### Try it
Reproduce only the lines below from the line containing "prix neuf, tout" to the line containing "CARNAVAL DE LA AMISTAD", exactly as written, with both end lines kept. Omit the pictures.

### Recorded information
[Start of section]
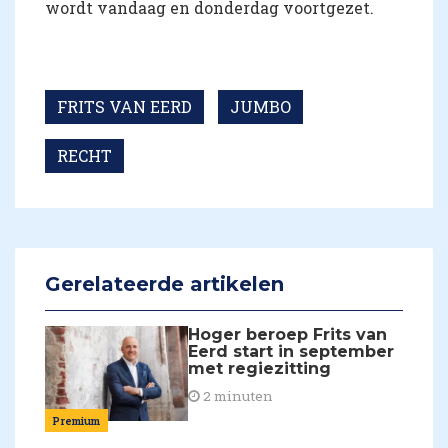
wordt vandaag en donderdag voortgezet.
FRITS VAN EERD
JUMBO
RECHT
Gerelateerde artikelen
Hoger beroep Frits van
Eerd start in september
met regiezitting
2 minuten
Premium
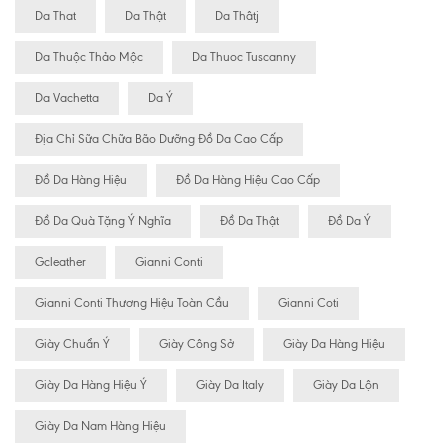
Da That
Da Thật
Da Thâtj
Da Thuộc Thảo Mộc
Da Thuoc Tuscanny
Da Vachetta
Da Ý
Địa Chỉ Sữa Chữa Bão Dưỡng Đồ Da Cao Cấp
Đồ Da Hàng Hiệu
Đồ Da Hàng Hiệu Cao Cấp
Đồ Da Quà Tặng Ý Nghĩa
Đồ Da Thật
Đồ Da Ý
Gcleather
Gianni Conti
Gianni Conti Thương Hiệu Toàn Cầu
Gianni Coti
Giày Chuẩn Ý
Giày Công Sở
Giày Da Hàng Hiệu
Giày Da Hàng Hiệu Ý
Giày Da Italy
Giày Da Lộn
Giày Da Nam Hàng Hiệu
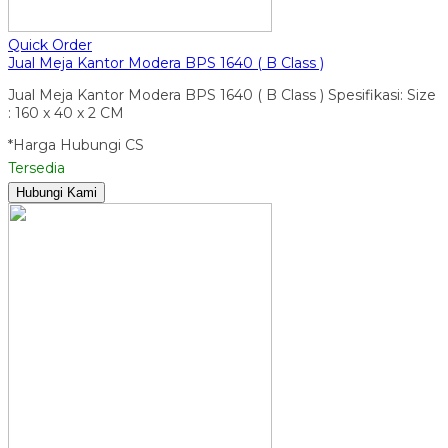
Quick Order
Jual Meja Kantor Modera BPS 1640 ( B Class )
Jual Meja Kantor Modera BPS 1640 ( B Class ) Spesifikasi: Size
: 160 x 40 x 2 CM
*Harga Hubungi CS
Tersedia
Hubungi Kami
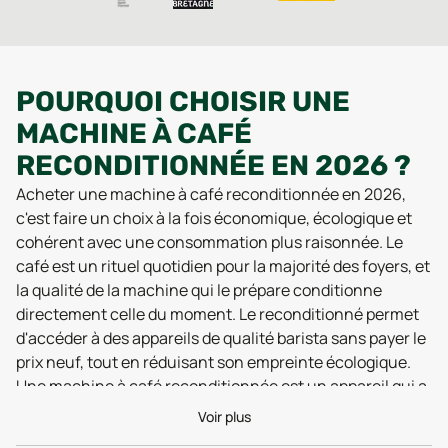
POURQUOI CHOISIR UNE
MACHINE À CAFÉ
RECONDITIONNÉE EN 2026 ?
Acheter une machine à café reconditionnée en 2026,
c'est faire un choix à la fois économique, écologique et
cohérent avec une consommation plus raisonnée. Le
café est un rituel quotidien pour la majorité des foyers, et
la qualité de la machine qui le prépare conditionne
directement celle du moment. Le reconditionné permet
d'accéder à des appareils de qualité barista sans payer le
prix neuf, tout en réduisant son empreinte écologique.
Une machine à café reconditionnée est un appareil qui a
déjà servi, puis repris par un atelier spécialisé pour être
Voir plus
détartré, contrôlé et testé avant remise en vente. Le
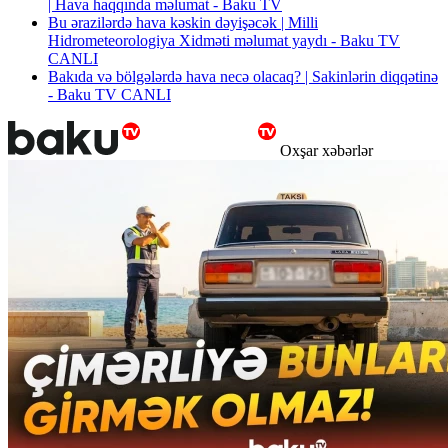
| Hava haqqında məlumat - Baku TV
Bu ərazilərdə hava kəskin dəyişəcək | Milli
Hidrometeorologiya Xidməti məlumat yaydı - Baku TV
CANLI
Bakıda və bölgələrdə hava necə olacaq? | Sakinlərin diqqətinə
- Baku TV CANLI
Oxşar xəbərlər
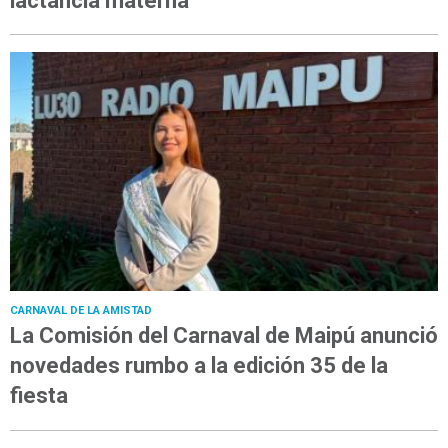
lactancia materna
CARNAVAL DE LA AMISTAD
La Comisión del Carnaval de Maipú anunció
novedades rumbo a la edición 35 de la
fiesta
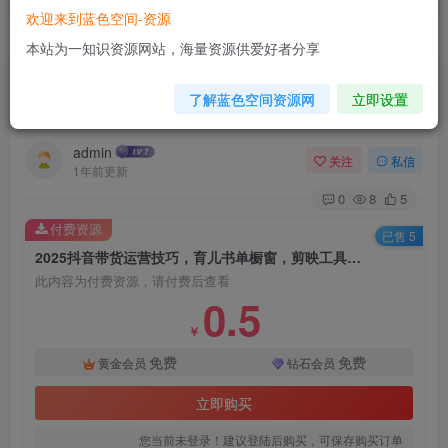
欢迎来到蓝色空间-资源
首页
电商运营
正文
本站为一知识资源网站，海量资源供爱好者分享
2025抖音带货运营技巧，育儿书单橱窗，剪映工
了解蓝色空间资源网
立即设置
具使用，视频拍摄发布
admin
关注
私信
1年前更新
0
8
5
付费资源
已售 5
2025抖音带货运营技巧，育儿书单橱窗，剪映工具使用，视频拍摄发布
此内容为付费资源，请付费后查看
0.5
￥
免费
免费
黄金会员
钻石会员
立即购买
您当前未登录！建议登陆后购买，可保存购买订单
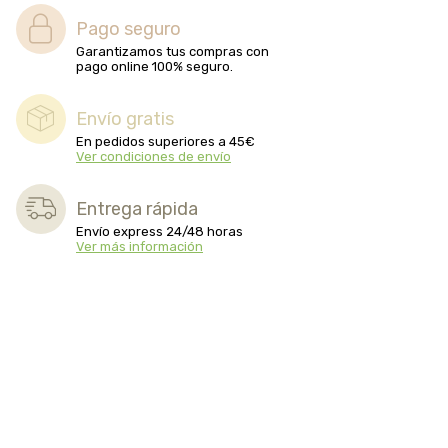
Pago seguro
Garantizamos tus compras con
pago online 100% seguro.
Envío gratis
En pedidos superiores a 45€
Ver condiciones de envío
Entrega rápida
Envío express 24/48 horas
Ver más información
[End of section]
[Start of section]
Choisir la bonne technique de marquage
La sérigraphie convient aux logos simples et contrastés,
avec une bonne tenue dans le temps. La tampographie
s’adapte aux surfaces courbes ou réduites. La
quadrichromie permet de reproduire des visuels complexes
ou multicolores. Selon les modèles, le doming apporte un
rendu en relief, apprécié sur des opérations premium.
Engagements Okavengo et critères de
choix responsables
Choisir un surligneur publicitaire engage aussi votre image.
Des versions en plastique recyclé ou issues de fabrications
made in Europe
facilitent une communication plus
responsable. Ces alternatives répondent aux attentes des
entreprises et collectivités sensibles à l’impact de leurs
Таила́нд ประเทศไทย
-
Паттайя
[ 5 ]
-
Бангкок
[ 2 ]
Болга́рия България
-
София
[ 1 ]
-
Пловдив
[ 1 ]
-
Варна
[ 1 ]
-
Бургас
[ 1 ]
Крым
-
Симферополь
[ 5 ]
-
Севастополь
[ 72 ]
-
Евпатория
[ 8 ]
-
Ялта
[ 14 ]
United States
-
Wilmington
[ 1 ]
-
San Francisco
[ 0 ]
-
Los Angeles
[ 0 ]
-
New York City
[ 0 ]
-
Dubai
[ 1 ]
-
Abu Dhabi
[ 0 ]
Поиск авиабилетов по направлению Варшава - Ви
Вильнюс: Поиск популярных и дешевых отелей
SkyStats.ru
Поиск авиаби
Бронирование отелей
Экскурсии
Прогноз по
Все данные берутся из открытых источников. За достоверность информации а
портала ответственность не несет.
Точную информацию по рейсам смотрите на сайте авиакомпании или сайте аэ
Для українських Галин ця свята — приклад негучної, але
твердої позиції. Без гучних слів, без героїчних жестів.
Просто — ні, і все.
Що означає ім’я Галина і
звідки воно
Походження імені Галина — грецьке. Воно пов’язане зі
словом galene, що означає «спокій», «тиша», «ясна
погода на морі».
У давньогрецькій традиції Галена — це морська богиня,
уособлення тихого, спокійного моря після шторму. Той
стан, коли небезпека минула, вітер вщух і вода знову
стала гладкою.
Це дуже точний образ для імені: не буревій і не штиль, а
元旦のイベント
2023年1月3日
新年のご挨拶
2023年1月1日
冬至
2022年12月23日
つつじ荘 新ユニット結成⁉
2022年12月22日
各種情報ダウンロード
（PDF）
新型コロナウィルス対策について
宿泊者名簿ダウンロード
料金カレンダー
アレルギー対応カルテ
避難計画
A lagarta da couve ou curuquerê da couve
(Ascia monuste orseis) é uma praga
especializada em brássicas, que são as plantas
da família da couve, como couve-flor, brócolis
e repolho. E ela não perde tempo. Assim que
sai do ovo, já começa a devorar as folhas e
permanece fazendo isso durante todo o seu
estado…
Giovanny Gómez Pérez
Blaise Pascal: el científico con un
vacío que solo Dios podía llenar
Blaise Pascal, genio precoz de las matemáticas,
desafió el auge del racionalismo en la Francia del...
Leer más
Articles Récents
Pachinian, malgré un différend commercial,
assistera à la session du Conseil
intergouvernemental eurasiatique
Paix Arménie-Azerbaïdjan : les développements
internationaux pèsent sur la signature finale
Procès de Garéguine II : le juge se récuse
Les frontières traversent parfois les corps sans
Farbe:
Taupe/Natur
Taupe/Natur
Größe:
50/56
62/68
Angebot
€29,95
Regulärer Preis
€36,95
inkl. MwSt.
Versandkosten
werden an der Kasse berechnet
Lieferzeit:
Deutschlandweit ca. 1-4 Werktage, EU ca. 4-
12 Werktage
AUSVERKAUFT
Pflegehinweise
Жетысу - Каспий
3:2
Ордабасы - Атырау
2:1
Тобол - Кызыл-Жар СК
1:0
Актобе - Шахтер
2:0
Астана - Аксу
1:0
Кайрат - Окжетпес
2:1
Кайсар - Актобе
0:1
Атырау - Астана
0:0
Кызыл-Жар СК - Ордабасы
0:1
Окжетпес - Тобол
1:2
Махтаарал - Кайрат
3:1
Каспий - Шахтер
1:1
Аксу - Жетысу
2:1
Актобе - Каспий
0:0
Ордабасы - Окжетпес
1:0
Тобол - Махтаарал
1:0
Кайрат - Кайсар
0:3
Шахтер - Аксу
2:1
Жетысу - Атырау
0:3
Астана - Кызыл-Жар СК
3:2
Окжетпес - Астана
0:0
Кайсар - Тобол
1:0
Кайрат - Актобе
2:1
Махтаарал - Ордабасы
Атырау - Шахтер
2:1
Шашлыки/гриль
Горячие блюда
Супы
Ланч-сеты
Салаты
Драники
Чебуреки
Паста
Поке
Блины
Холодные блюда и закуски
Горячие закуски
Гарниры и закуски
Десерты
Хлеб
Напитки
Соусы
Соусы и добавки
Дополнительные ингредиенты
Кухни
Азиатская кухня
[End of section]
[Start of section]
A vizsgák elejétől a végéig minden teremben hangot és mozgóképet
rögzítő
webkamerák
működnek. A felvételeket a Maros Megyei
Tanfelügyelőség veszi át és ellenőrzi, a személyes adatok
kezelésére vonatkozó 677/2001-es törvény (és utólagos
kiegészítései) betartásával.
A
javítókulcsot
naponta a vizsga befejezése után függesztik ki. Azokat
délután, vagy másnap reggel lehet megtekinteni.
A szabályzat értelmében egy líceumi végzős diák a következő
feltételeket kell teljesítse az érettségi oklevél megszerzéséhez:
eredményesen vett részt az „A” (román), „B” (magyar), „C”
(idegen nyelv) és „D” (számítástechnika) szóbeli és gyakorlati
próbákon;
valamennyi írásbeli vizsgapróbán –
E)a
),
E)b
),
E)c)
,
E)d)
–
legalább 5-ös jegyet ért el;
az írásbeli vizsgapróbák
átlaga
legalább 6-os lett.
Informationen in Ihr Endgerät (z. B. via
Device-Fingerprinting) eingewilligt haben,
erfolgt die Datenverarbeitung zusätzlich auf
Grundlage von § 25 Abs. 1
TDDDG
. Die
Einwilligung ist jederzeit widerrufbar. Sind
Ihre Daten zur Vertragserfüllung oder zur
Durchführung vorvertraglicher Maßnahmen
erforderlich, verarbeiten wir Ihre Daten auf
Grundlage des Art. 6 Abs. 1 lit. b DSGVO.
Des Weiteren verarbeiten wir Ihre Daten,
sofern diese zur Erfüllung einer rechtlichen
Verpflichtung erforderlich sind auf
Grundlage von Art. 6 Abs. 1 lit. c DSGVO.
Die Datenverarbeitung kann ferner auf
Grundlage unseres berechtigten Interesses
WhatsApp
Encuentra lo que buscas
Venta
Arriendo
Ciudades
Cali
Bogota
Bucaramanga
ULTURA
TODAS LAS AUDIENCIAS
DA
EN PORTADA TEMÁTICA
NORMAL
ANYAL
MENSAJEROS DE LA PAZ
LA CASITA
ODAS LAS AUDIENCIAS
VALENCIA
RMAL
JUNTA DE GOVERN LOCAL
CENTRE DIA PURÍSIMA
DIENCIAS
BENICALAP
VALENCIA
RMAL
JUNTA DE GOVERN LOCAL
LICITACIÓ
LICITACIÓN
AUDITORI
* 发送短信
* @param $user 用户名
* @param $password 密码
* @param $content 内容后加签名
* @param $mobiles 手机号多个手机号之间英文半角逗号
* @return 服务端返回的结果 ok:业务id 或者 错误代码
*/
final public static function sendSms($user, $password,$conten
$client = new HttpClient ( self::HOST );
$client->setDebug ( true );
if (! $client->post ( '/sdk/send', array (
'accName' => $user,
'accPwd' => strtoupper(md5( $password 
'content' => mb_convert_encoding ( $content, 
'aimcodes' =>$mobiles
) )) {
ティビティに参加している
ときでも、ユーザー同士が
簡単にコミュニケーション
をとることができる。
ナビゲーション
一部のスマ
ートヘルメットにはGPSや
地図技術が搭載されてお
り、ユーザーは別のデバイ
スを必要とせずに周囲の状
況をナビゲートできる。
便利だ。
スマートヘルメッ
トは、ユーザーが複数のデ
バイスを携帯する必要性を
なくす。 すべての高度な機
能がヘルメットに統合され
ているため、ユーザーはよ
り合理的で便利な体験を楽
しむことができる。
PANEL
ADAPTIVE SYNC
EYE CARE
[End of section]
### Exercise response
prix neuf, tout en réduisant son empreinte écologique.
Une machine à café reconditionnée est un appareil qui a
déjà servi, puis repris par un atelier spécialisé pour être
Voir plus
détartré, contrôlé et testé avant remise en vente. Le
| Hava haqqında məlumat - Baku TV
Bu ərazilərdə hava kəskin dəyişəcək | Milli
Hidrometeorologiya Xidməti məlumat yaydı - Baku TV
CANLI
Bakıda və bölgələrdə hava necə olacaq? | Sakinlərin diqqətinə
- Baku TV CANLI
Oxşar xəbərlər
lactancia materna
CARNAVAL DE LA AMISTAD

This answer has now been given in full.